Aston Martin touts F1 tech in 998-horsepower Valhalla hypercar progress report

Aston Martin has pulled the sheet just a bit further off of the 2024 Valhalla — its forthcoming hybrid hypercar — with a little help from its Formula 1 program. Granted, Aston would probably prefer to be in first place in the current Constructors’ Championship (currently: 4th) but any excuse to talk about a new high-performance machine is a good excuse in our book, so we’re not about to protest. 

But believe it or not, we’ve got some honest-to-goodness real news to cover first: Aston Martin has previously suggested that the Valhalla’s V8-based and thrice-electrically-assisted hybrid system would produce somewhere in the neighborhood of 940 horsepower; that number is now 998 (1,012 PS). This is the most significant change to be announced since Aston Martin confirmed that the Valhalla would be powered by a Mercedes-AMG V8, rather than an in-house six-cylinder that would have been the company’s first ground-up engine design since the 5.3-liter V8 Aston Martin debuted in 1969. 
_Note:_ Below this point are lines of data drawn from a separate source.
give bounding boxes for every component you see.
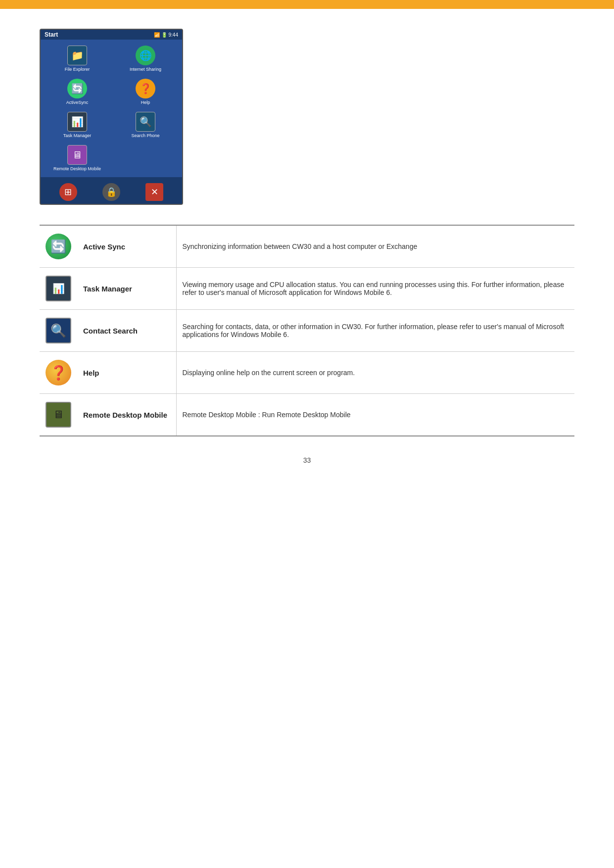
activesync-table-icon: 🔄 [46, 234, 71, 259]
row-icon-cell: 🔍 [40, 310, 77, 352]
start-button: ⊞ [59, 183, 77, 201]
lock-button: 🔒 [102, 183, 120, 201]
task-manager-icon: 📊 [67, 112, 87, 132]
app-help: ❓ Help [114, 79, 177, 105]
phone-statusbar: Start 📶 🔋 9:44 [41, 30, 182, 40]
contact-search-table-icon: 🔍 [46, 318, 71, 343]
row-desc-cell: Displaying online help on the current sc… [176, 352, 574, 394]
row-name-cell: Contact Search [77, 310, 176, 352]
task-manager-table-icon: 📊 [46, 276, 71, 301]
row-desc-cell: Searching for contacts, data, or other i… [176, 310, 574, 352]
help-icon: ❓ [136, 79, 155, 98]
row-name-cell: Active Sync [77, 225, 176, 268]
row-name-cell: Task Manager [77, 268, 176, 310]
row-name-cell: Remote Desktop Mobile [77, 394, 176, 436]
remote-desktop-table-icon: 🖥 [46, 402, 71, 428]
row-icon-cell: ❓ [40, 352, 77, 394]
page-number: 33 [40, 456, 574, 464]
phone-app-grid: 📁 File Explorer 🌐 Internet Sharing 🔄 Act… [44, 44, 179, 173]
row-name-cell: Help [77, 352, 176, 394]
app-activesync: 🔄 ActiveSync [46, 79, 109, 105]
row-icon-cell: 📊 [40, 268, 77, 310]
app-task-manager: 📊 Task Manager [46, 112, 109, 138]
statusbar-time: 📶 🔋 9:44 [154, 32, 178, 38]
app-search-phone: 🔍 Search Phone [114, 112, 177, 138]
file-explorer-icon: 📁 [67, 46, 87, 65]
remote-desktop-icon: 🖥 [67, 145, 87, 165]
table-row: ❓ Help Displaying online help on the cur… [40, 352, 574, 394]
row-desc-cell: Viewing memory usage and CPU allocation … [176, 268, 574, 310]
row-icon-cell: 🖥 [40, 394, 77, 436]
app-internet-sharing: 🌐 Internet Sharing [114, 46, 177, 72]
row-desc-cell: Remote Desktop Mobile : Run Remote Deskt… [176, 394, 574, 436]
phone-body: 📁 File Explorer 🌐 Internet Sharing 🔄 Act… [41, 40, 182, 177]
row-icon-cell: 🔄 [40, 225, 77, 268]
phone-bottom-bar: ⊞ 🔒 ✕ [41, 180, 182, 204]
table-row: 🖥 Remote Desktop Mobile Remote Desktop M… [40, 394, 574, 436]
row-desc-cell: Synchronizing information between CW30 a… [176, 225, 574, 268]
search-phone-icon: 🔍 [136, 112, 155, 132]
app-file-explorer: 📁 File Explorer [46, 46, 109, 72]
phone-screenshot: Start 📶 🔋 9:44 📁 File Explorer 🌐 Interne… [40, 29, 183, 205]
table-row: 🔄 Active Sync Synchronizing information … [40, 225, 574, 268]
top-bar [0, 0, 614, 9]
statusbar-start: Start [45, 31, 58, 38]
activesync-icon: 🔄 [67, 79, 87, 98]
internet-sharing-icon: 🌐 [136, 46, 155, 65]
table-row: 🔍 Contact Search Searching for contacts,… [40, 310, 574, 352]
feature-table: 🔄 Active Sync Synchronizing information … [40, 225, 574, 436]
app-remote-desktop: 🖥 Remote Desktop Mobile [46, 145, 109, 171]
close-button: ✕ [145, 183, 163, 201]
table-row: 📊 Task Manager Viewing memory usage and … [40, 268, 574, 310]
help-table-icon: ❓ [46, 360, 71, 386]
Instead, we get a modified Black Series V8 — a twin-turbocharged, 4.0-liter flat-plane-crank V8 makes 740 horsepower without any electric assist. The Valhalla’s electric motors contribute the rest; two of them sit up front to bestow the Valhalla with torque-vectoring all-wheel drive; the third is integrated into the transmission and its power combines with the V8’s, going directly to the rear wheels. The new figures have no impact on the Valhalla’s performance figures; Aston is standing by its original 0-62 projection of 2.5 seconds and top speed of 217 mph. That the Valhalla’s new official power output is just one shy of the total number of Valhallas the company plans to build is surely a coincidence … right?

As for the F1 goodies? Well, they’re found just about everywhere, and since the Valhalla doesn’t have to conform to series regulations, the wind geeks at Aston were given free rein to extract everything they could from the Valhalla’s active aerodynamics. 

“Like the AMR23 race car, Valhalla features multi-element wings front and rear,” Aston said. “The front wing can lie flat in a DRS position to reduce drag or can be angled up to generate huge downforce directly ahead of the front wheels. Behind the front splitter the under-floor surface is concave, creating a low-pressure area that generates downforce.”

The rear wing normally lies flush with the body (mostly for aesthetics; somewhat for efficiency) but raises from the body in track mode. From there, the active elements are managed on-the-fly by the Valhalla’s onboard software. The slotted louvers on the Valhalla’s sills pull air away from the lower body, increasing downforce; the roof-mounted snorkel feeds the engine intake and the Valhalla’s two intercoolers. 

Aston Martin also cites other crucial items, from lessons learned in cockpit ergonomics to the materials research that goes into the raw components of F1 cars, but really what we’re looking at is a gentle — and impressive — reminder that Valhalla development remains underway. Only 998 more to go after this one!